Crypto Fraudster Bankman-Fried Faces Sentencing
Disgraced cryptocurrency wunderkind Sam Bankman-Fried is set to be sentenced Thursday following his conviction in one of the biggest financial fraud cases in history.
US prosecutors are seeking a prison term of 40-50 years after a New York jury found Bankman-Fried, known by his initials SBF, guilty in November following a five-week trial that probed the one-time high roller's spectacular fall.
Calling Bankman-Fried's seven-count conviction reflective of the defendant's "unmatched greed and hubris," the government's sentencing request argues for significant jail time in light of fraud it estimates at more than $10 billion.
Moreover, a lengthy sentence is necessary to "protect the public," argued US Attorney Damian Williams, who characterized Bankman-Fried as an "adept" spin doctor capable of additional malfeasance.
If quickly freed, "it is realistic that he will settle on a narrative, lean into it, and convince other people to part with their money based on lies and the promise of false hope," Williams said in a 113-page legal filing, accompanied by testimonials from dozens of victims.
Calling the government's proposed sentence "barbaric," Bankman-Fried's attorneys depicted their client as a diligent young man motivated by philanthropy who got in over his head.
Their portrayal is similar to the one SBF's defense presented at trial -- which was quickly rejected by jurors after just five hours of deliberation.
Bankman-Fried, 32, should serve about six years in prison, a sentence "that returns Sam promptly to a productive role in society," said attorneys led by Marc Mukasey.
The final sentence will be meted out by US District Judge Lewis Kaplan.
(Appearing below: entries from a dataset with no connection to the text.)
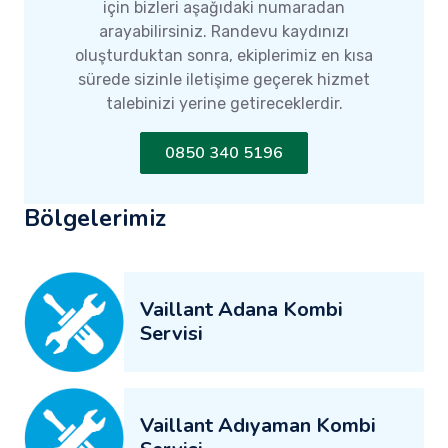
için bizleri aşağıdaki numaradan
arayabilirsiniz. Randevu kaydınızı
oluşturduktan sonra, ekiplerimiz en kısa
sürede sizinle iletişime geçerek hizmet
talebinizi yerine getireceklerdir.
0850 340 5196
Bölgelerimiz
Vaillant Adana Kombi
Servisi
Vaillant Adıyaman Kombi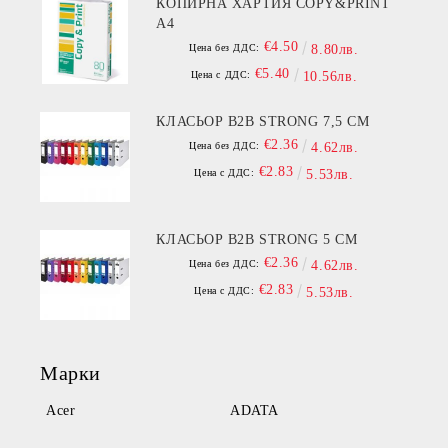
КОПИРНА ХАРТИЯ COPY&PRINT
A4
€4.50
Цена без ДДС:
8.80лв.
€5.40
Цена с ДДС:
10.56лв.
КЛАСЬОР B2B STRONG 7,5 СМ
€2.36
Цена без ДДС:
4.62лв.
€2.83
Цена с ДДС:
5.53лв.
КЛАСЬОР B2B STRONG 5 СМ
€2.36
Цена без ДДС:
4.62лв.
€2.83
Цена с ДДС:
5.53лв.
Марки
Acer
ADATA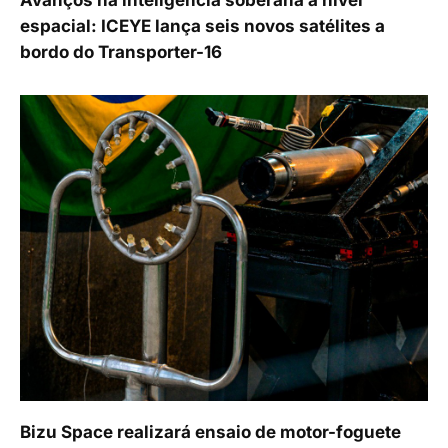
Avanços na inteligência soberana a nível
espacial: ICEYE lança seis novos satélites a
bordo do Transporter-16
Bizu Space realizará ensaio de motor-foguete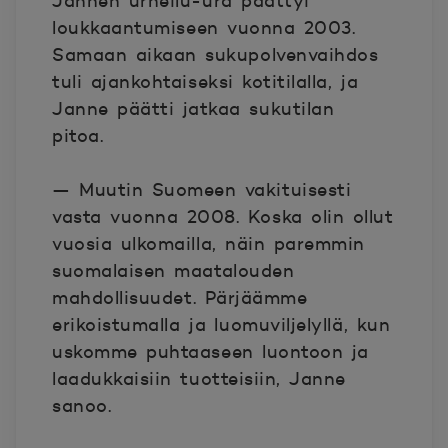
Jannen urheilu-ura päättyi
loukkaantumiseen vuonna 2003.
Samaan aikaan sukupolvenvaihdos
tuli ajankohtaiseksi kotitilalla, ja
Janne päätti jatkaa sukutilan
pitoa.
— Muutin Suomeen vakituisesti
vasta vuonna 2008. Koska olin ollut
vuosia ulkomailla, näin paremmin
suomalaisen maatalouden
mahdollisuudet. Pärjäämme
erikoistumalla ja luomuviljelyllä, kun
uskomme puhtaaseen luontoon ja
laadukkaisiin tuotteisiin, Janne
sanoo.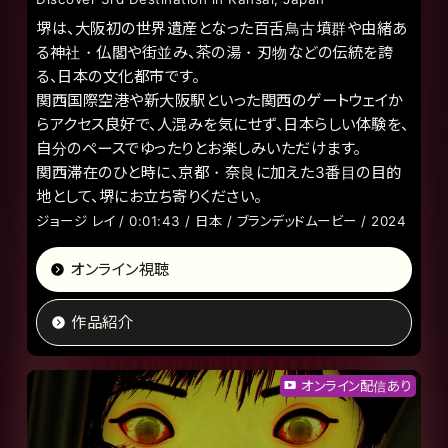
堺は、大阪初の世界遺産となった百舌鳥古墳群や由緒あ
る神社・仏閣や街並み、茶の湯・刃物などの伝統を誇
る、日本の文化都市です。
関西国際空港や新大阪駅といった関西のゲートウェイか
らアクセス良好で、人混みを気にせず、日本らしい体験を、
自分のペースでゆったりとお楽しみいただけます。
関西滞在のひと時に、京都・奈良に加えた3番目の目的
地として、堺にお立ち寄りください。
ジョージ レイ / 0:01:43 / 日本 / ブランデッドムービー / 2024
オンライン視聴
作品紹介
オンライン配信あり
Bankman-Fried will be given an opportunity to address the court prior to sentencing.
A graduate of the Massachusetts Institute of Technology and a billionaire before the age of 30, Bankman-Fried conquered the crypto world at breakneck speed, turning FTX, a small start-up he cofounded in 2019, into the world's second largest exchange platform.
But in November 2022, the FTX empire imploded, unable to cope with massive withdrawal requests from customers panicked to learn that some of the funds stored at the company had been committed to risky operations at Bankman-Fried's personal hedge fund, Alameda Research.
During the trial, some of Bankman-Fried's closest associates said that he was key to all the decisions that saw $8 billion vanish from FTX.
This group included Caroline Ellison, the former Alameda CEO and Bankman-Fried's on-and-off-again girlfriend, who testified that Alameda had stolen "around $14 billion" from FTX clients and that Bankman-Fried "directed me to commit those crimes."
Filings from the prosecution and defense offered starkly different takes on Bankman-Fried, the son of two well regarded law professors at tony Stanford University.
"The lack of contrition is galling," said Williams, who took issue with the image of Bankman-Fried as "selfless" and "altruistic," as championed by the defense, noting he used funds for "luxury" real estate, donations to rub shoulders with political leaders, a Super Bowl television ad and "access to celebrities."
The defense's statement describes Bankman-Fried as "wracked" with remorse over the implosion of FTX.
Bankman-Fried's attorneys also pointed to statements from FTX's current leaders expressing confidence that FTX customers and creditors would get back their money, saying in the brief, that "the harm to customers, lenders and investors is zero."
That argument drew a scathing response from FTX Trading Chief Executive John Ray, who said ongoing recoveries of ill-gotten gains do not make up for fraud.
"That things he stole... were successfully recovered through the efforts of a dedicated group" of professionals "does not mean the things were not stolen," Ray said in a letter to the court.
"What it means is that we got some of them back."
The recoveries are not likely to significantly affect the sentencing, said Jacob Frenkel, an attorney at Dickinson Wright who previously worked at the Department of Justice and the Securities and Exchange Commission.
"The sentencing determinant is not about a speculative return of funds," Frenkel said. "It is about what was the fraud when he was convicted."
Frenkel said he would be "shocked" by a sentence under 20 years, in part because of the need for the judge to send a strong signal that fraud in the emerging cryptocurrency sector will be taken as seriously as any other.